> Exercise prompt: Restate the lines exactly, starting at the line that contains "Task: Click on the From" and finishing with the final line of the records.
──────────────────────────────
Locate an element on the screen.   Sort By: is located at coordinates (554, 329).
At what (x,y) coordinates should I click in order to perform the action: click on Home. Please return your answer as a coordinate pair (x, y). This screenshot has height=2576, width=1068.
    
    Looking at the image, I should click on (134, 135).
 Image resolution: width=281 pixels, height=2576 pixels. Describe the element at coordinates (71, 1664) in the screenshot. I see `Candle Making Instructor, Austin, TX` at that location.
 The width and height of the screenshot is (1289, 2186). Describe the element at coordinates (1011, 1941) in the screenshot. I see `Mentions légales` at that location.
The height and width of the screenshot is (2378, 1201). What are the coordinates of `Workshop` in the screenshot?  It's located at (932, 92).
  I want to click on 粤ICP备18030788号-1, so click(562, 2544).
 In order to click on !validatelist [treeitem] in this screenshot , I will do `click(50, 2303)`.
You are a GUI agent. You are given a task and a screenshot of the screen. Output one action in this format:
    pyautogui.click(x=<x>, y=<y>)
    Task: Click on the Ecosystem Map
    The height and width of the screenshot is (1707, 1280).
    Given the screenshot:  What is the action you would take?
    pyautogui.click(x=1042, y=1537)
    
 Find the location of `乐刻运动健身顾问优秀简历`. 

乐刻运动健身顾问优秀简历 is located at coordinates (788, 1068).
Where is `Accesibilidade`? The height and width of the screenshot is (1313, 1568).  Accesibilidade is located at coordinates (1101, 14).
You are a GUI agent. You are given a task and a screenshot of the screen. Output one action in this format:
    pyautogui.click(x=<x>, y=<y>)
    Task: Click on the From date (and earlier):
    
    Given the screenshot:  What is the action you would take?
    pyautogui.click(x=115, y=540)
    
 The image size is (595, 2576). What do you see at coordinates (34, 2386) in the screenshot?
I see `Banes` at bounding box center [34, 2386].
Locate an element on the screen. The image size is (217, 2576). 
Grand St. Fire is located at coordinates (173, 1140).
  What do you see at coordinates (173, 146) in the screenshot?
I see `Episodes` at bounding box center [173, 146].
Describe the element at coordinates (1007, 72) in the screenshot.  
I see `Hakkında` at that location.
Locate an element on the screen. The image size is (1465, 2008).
──────────────────────────────
> Your solution:
    Task: Click on the From date (and earlier):
    
    Given the screenshot:  What is the action you would take?
    pyautogui.click(x=115, y=540)
    
 The image size is (595, 2576). What do you see at coordinates (34, 2386) in the screenshot?
I see `Banes` at bounding box center [34, 2386].
Locate an element on the screen. The image size is (217, 2576). 
Grand St. Fire is located at coordinates (173, 1140).
  What do you see at coordinates (173, 146) in the screenshot?
I see `Episodes` at bounding box center [173, 146].
Describe the element at coordinates (1007, 72) in the screenshot.  
I see `Hakkında` at that location.
Locate an element on the screen. The image size is (1465, 2008).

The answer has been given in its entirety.